= WHAT TO DO =
Pull out every line below that contains the word "voies".

(Saved entries)
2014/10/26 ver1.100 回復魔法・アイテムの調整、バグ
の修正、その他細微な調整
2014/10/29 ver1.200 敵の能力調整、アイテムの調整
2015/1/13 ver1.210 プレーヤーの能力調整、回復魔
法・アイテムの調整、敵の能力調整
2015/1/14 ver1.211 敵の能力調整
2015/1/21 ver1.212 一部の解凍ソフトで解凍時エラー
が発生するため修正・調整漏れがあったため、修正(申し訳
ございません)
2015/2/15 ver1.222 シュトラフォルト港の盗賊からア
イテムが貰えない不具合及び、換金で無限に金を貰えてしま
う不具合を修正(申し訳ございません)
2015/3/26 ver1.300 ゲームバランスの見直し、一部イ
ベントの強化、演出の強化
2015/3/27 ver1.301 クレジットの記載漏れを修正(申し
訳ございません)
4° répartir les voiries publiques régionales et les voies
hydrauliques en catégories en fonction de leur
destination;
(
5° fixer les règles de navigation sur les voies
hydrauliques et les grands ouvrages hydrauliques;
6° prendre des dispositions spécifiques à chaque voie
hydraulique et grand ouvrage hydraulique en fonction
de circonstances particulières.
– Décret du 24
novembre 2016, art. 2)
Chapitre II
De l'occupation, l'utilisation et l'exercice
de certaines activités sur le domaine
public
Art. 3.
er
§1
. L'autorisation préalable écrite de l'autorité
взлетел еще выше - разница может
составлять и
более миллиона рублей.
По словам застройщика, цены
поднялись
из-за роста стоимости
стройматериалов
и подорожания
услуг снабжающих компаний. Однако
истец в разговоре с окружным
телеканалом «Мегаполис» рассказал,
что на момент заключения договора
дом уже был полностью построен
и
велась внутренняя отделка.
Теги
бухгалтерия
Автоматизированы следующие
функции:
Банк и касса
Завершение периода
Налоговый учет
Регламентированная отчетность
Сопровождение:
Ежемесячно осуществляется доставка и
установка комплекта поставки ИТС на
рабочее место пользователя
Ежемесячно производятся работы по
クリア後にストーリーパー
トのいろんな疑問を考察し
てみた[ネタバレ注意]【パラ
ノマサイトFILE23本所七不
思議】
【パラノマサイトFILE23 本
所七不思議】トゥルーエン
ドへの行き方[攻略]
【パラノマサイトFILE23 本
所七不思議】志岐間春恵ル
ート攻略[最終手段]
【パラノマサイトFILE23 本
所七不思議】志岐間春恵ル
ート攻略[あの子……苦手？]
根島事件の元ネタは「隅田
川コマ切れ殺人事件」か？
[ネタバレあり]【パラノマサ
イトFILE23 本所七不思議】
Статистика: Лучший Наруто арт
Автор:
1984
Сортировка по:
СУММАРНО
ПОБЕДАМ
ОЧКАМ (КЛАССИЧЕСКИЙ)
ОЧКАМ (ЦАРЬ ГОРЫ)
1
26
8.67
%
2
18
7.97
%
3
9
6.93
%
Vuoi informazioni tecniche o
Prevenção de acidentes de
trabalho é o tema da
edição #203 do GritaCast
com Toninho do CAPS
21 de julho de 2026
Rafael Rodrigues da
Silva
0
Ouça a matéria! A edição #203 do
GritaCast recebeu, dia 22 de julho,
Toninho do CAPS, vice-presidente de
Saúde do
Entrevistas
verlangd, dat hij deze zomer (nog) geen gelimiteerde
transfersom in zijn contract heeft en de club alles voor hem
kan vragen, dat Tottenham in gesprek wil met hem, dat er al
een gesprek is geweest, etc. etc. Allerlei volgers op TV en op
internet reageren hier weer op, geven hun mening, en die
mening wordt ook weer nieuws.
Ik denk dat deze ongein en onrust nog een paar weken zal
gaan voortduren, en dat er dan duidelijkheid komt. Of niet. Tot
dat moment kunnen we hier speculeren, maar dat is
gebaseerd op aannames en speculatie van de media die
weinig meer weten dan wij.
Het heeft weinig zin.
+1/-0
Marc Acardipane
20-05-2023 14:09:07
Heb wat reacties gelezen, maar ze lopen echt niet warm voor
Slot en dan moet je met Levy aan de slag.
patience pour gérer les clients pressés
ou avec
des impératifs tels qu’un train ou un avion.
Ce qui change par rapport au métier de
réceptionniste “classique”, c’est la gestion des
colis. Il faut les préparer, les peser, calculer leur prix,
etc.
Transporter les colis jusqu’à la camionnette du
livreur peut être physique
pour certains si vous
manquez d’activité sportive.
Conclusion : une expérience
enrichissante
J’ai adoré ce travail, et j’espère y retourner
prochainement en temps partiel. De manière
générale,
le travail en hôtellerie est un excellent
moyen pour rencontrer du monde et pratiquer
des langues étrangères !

= SOLVED PROBLEM =
4° répartir les voiries publiques régionales et les voies
5° fixer les règles de navigation sur les voies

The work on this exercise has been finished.